Plan your FIRE date

Enter your net worth, target retirement spending, and a withdrawal rate. Read the year WealthSense projects you can stop trading hours for money.

6 min Published May 22, 2026 Reviewed May 31, 2026
Screenshots

Time: ~6 min. Need: at least one month of categorised transactions in WealthSense, or your target retirement spending estimated to within €200 a month, plus your current net worth (or a guess within ten percent).

By the end of this you will have a projected year — often a month — when WealthSense thinks you can stop trading hours for money. The number changes when you change the inputs; seeing what moves it the most is where the planning happens.

FIRE planning for EU expats with US RSUs is the methodology piece. This article walks the in-app tool.

Steps

  1. Open the FIRE calculator. From the sidebar, under Wealth, open FIRE Calculator. The page opens with your current net worth pre-filled from your accounts.

    Open the FIRE calculator from the Plan menu Open the FIRE calculator from the Plan menu

  2. Confirm your Target Retirement Spending. WealthSense defaults this to your current annual expenses, then lets you override the retirement target directly. Change it if you know post-FIRE spending looks different — a baby, a sabbatical, a paid-off mortgage. The number you enter is annual post-FIRE spend, not monthly spend.

  3. Pick a withdrawal rate. The default is 4% — the safe-withdrawal-rate convention from the Trinity study. Lean-FIRE readers often pick 3%. Fat-FIRE 4.5% is also defensible. Each one-percent change pushes the date by years, not months — the choice matters.

    Pick a withdrawal rate — 4% is the default convention Pick a withdrawal rate — 4% is the default convention

  4. Read the projection. The page shows the year (and month) your accumulated net worth crosses your FIRE number — defined as your target retirement spending divided by your withdrawal rate. A separate line shows the burn-rate-down-to-zero counterfactual: how long your current net worth would last if you stopped earning today.

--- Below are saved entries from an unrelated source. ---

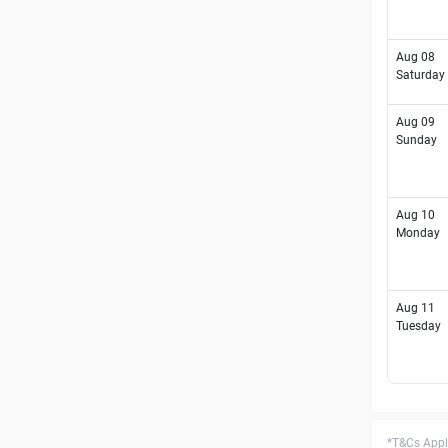
Aug 08
Saturday
Aug 09
Sunday
Aug 10
Monday
Aug 11
Tuesday
*T&Cs Apply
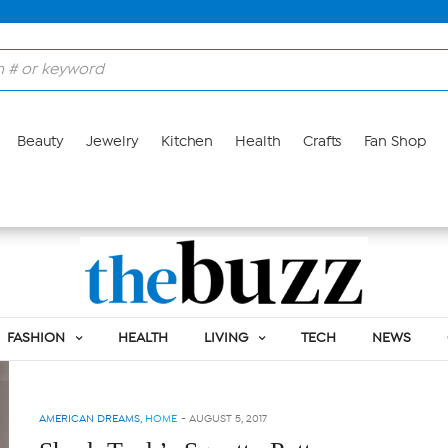
Beauty
Jewelry
Kitchen
Health
Crafts
Fan Shop
Tag:
SQUATTY POTTY
FASHION
HEALTH
LIVING
TECH
NEWS
AMERICAN DREAMS
,
HOME
-
AUGUST 5, 2017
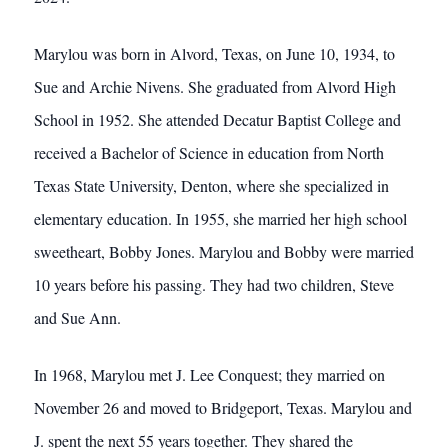
Marylou was born in Alvord, Texas, on June 10, 1934, to
Sue and Archie Nivens. She graduated from Alvord High
School in 1952. She attended Decatur Baptist College and
received a Bachelor of Science in education from North
Texas State University, Denton, where she specialized in
elementary education. In 1955, she married her high school
sweetheart, Bobby Jones. Marylou and Bobby were married
10 years before his passing. They had two children, Steve
and Sue Ann.
In 1968, Marylou met J. Lee Conquest; they married on
November 26 and moved to Bridgeport, Texas. Marylou and
J. spent the next 55 years together. They shared the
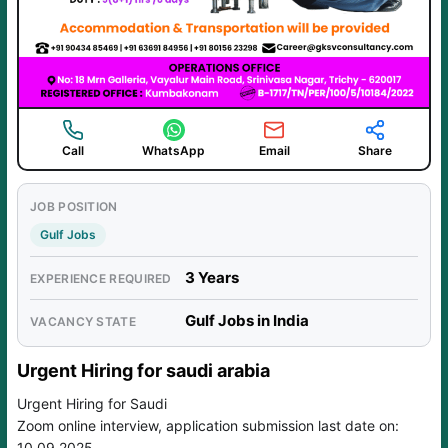
Call
WhatsApp
Email
Share
JOB POSITION
Gulf Jobs
3 Years
EXPERIENCE REQUIRED
Gulf Jobs in India
VACANCY STATE
Urgent Hiring for saudi arabia
Urgent Hiring for Saudi
Zoom online interview, application submission last date on:
10.09.2025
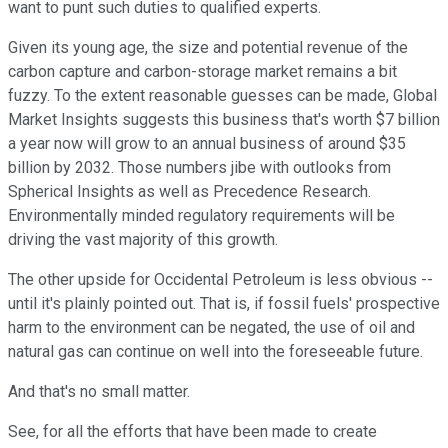
want to punt such duties to qualified experts.
Given its young age, the size and potential revenue of the
carbon capture and carbon-storage market remains a bit
fuzzy. To the extent reasonable guesses can be made, Global
Market Insights suggests this business that's worth $7 billion
a year now will grow to an annual business of around $35
billion by 2032. Those numbers jibe with outlooks from
Spherical Insights as well as Precedence Research.
Environmentally minded regulatory requirements will be
driving the vast majority of this growth.
The other upside for Occidental Petroleum is less obvious --
until it's plainly pointed out. That is, if fossil fuels' prospective
harm to the environment can be negated, the use of oil and
natural gas can continue on well into the foreseeable future.
And that's no small matter.
See, for all the efforts that have been made to create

  5. Re-run with a lean-FIRE scenario. Drop Target Retirement Spending by twenty percent and watch the date move years earlier. That is the lean-FIRE-vs-regular-FIRE trade-off in one glance: how much earlier do you reach freedom if retirement costs less?

    The lean-FIRE counterfactual moves the date years earlier The lean-FIRE counterfactual moves the date years earlier

You're done when…

You can name your projected FIRE year (or "never" if your current savings rate doesn't get you there yet), you can name two scenarios that move the date earlier, and you know which of the three assumptions — withdrawal rate, expected return, or target retirement spending — moves the date the most when you toggle it.